Vampire in Polish folklore

A vjesci (wieszczy, Silesian and wjesci) is a vampire in Polish folklore. According to legend, some people are born with the destiny of becoming vjesci, discernible by a caul located on the newborn's head. In order to prevent these individuals from becoming vjesci, the caul was removed, dried, ground and fed to the person on their seventh birthday. Typically, vjesci were said to be indistinguishable from humans, although in some stories, they had a ruddy complexion and an excitable nature. At the time of their death, a vjesci would refuse to take the sacrament. Their body would cool quickly, and their limbs would remain limber. Their lips and cheeks would remain red, and spots of blood often appeared under their fingernails and on the face.

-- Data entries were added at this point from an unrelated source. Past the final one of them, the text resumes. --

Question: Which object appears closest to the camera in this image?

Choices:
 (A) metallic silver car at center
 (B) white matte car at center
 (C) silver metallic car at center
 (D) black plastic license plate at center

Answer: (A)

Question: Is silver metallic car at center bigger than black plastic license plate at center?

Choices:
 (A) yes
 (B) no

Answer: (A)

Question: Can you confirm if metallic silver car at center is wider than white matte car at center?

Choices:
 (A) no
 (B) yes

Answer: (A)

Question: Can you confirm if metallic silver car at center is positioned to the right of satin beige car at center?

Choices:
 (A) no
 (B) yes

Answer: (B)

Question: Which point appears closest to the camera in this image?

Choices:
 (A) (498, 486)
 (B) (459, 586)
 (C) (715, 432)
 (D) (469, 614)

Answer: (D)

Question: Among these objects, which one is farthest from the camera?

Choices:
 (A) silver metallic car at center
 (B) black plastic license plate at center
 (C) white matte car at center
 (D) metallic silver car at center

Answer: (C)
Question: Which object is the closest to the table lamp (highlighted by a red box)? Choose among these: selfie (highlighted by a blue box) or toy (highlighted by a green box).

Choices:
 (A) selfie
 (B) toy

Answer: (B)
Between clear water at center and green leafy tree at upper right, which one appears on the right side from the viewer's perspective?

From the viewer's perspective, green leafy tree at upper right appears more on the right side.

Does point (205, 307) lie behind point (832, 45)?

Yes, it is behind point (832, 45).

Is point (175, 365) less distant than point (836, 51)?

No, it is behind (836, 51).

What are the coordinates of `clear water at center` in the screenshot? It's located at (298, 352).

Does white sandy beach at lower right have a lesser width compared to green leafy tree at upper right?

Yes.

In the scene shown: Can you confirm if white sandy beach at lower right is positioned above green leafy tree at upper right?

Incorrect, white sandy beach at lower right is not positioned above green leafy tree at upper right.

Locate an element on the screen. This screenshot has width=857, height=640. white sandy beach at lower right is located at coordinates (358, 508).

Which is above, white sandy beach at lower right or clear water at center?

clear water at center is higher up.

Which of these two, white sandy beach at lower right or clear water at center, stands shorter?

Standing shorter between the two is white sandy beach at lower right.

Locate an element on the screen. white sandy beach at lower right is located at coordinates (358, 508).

According to legend, the vjesci did not die, instead returning to life at midnight after its burial and eating its clothes and some of its own flesh. The vampire would leave the grave and return home to eat its family and neighbors. After visiting its relatives, it would go to the local church and ring the church bell. Those who heard the bell were supposedly destined to be the vampire's next victims.

==Preventing an attack==
According to folklore, there were certain ways to protect against a vjesci.

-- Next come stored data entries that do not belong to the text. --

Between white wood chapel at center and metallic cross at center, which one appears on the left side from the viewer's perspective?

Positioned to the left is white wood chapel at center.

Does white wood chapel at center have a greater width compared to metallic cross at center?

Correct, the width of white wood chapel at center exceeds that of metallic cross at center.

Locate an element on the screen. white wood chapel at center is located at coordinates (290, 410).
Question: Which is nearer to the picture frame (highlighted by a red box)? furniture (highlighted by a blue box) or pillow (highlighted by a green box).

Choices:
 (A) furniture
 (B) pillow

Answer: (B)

- All dying persons must receive the Eucharist.
- Soil was placed inside the coffin and underneath the body to prevent it from returning home.
- A crucifix or coin was placed under the tongue of the corpse for the vampire to suck on.
- A net would sometimes be placed inside the coffin. Supposedly, one knot per year would be untied before the vjesci could rise again.
- Bodies were laid in the coffin face down in belief that the corpse, if it returned to life, would simply dig further into the earth.

== Practices surrounding attacks ==
If a vampire was believed to have attacked the community, the suspected vjesci's tomb could be opened and the body laid to rest. A nail could be driven through its forehead. However, the more common practice was decapitation of the corpse after which the severed head was placed between the corpse's feet. At the time the head was severed, blood from the wound would be given to anyone who had fallen ill as a result of the vampire's attack, believed to cause their recovery.

== Empty Night ==
Empty Night (Pustô noc) is the Kashubian name for the ritual that takes place on the last night before the funeral of a deceased person, when people gather in the dead person's house to pray. During the rite, participants would approach the deceased to check if the body was developing features of a vjesci, wupji (or opji), or wraith (ghost).

==Close relatives==
The wupji is a very similar legend to the vjesci. The wupji in Kashubia had two teeth instead of a caul at birth and was foreordained to become a vampire. Unlike the vjesci, there was no possibility of altering its destiny. Similarly, the nachzehrer was a vampiric legend said to begin from a child born with a caul, especially if the caul was red. The nachzehrer was also associated with epidemic sickness.